Офелии на вечере тоже не было, она сидела в приходской тюрьме в ожидании суда по обвинению в убийстве. Джулия до сих пор не могла поверить в то, что совершила Офелия. Она не всегда была такой; видимо, обиды, накопленные за годы, озлобление и зависть привели ее к такому концу.
Рей пришел поздно. Он сидел с Донной и ее двумя детьми, а также с Саммер и ее матерью. Все были оживлены, в веселом; приподнятом настроении. Несколько минут назад между тремя ребятами разгорелся спор из-за еды, но Рей прекратил его.
Джулия мало видела Рея в эти две недели после ареста Офелии — он вместе с представителями властей трех приходов участвовал в операции по борьбе с наркобизнесом. Была поймана банда по торговле наркотиками, ее влияние распространялось на территорию от болотных земель в Новом Орлеане, Батон-Руж и Шреве-порт до Гу-стона, Атланты, Нью-Йорка и Лос-Анджелеса. Офелия назвала имена, даты, маршруты поставок, места покупок, способы перевозки. В результате была произведена серия молниеносных рейдов и арестов, обеспечивающая затишье на месяцы. Рей был в гуще этих событий как специальный агент от ДЕА.

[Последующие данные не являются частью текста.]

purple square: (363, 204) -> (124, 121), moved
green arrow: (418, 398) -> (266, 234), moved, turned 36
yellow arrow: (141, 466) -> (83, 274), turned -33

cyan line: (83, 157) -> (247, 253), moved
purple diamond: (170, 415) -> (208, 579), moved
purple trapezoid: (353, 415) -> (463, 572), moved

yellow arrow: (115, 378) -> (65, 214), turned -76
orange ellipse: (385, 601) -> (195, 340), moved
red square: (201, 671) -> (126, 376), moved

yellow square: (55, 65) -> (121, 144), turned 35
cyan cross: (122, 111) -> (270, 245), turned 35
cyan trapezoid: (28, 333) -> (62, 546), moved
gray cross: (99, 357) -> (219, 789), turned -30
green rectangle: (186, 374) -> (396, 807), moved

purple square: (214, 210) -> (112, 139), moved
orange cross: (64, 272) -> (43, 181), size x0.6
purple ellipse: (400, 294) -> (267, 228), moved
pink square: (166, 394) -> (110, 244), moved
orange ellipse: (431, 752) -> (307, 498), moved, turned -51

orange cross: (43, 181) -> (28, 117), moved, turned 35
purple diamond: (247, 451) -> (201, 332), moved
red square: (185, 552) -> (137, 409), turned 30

Некоторое время назад он ушел из этого управления, но его позвали вновь, поскольку он знал болотистую местность и людей. Они с Полом работали совместно как друзья и члены двух разных команд, заинтересованных в успехе одной операции. Из-за смерти Пола Рей принял предложение Джулии поработать у нее. Многое из сказанного Офелией было правдой. Он подозревал, что смерть Пола не была случайностью, что его друга убили, так как он кое-что знал.

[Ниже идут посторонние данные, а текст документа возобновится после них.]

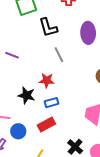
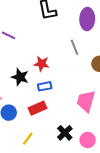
gray line: (59, 55) -> (74, 47), moved

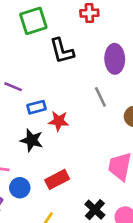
blue rectangle: (45, 86) -> (36, 107), moved

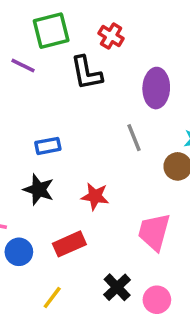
red cross: (89, 13) -> (111, 36), moved, turned 30
purple line: (13, 87) -> (23, 65), moved
red star: (59, 121) -> (95, 196), moved

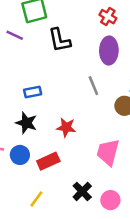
red cross: (111, 36) -> (108, 17), moved
blue circle: (19, 252) -> (20, 155), moved

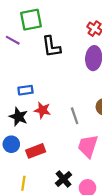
gray line: (93, 86) -> (75, 116), moved
red star: (66, 127) -> (42, 110), moved
yellow line: (36, 199) -> (23, 183), turned -32

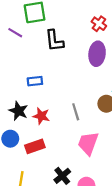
blue rectangle: (25, 90) -> (35, 81), moved
red star: (42, 110) -> (41, 116), moved

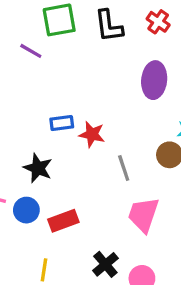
red cross: (99, 24) -> (158, 22), moved
black L-shape: (54, 41) -> (109, 26), moved
red star: (41, 116) -> (92, 134), moved

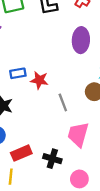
red rectangle: (63, 221) -> (21, 153), moved
black cross: (105, 264) -> (52, 159), moved, turned -30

Рей следил за Офелией с того дня, когда стреляли в Джулию. Он знал, что она подслушивала их разговор с Буллом и Джулией, после чего последовал выстрел. С этого времени Рей стал наблюдать за ней, но управление воздерживалось брать ее, надеясь поймать более крупную добычу.
Джулия стала думать о том вечере, когда Офелия пыталась убить ее, вспоминать, как Рей подъехал к ней в лучах света, как он обнимал ее под дождем в свете прожекторов. Она была такая мокрая и смертельно усталая, все тело так ныло, что она бросилась ему на шею и не могла оторваться. Ей было неловко вспоминать об этом.
Рей укутал ее плащом и обнимал, пока они мчались на катере домой. Дома у тетушки Тин по ее настоянию он дал ей перкодан, смешанный с горячим виски и медом. Джулия плохо помнила, как пожилая женщина помогала ей переодеться, как Рей отвез ее в больницу обработать раны, как они вернулись домой и она легла в постель.
Тетушка Тин рассказала ей, что Саммер, проснувшись после ухода Офелии и не найдя письма, закатила истерику. Девочка требовала, чтобы Донна позвала тетю Тин и рассказала об уходе Джулии, о том, куда она ушла и о пропаже записки. Тетя Тин знала, чем занимается Рей, она вызвала шерифа и, образно говоря, «натравила его на след». Он пришел с полицией и заставил Саммер рассказать все подробности ухода Джулии, каждое ее слово. Услышав слова «ловля змей», он сразу же отправился в путь. Увидев, что стоянка моторных лодок пуста, он запросил охрану, которая указала в сторону реки. Ключи от катеров были заперты в офисе, но два катера были на ходу. Добраться до них было недолго, но в этом и была некоторая задержка.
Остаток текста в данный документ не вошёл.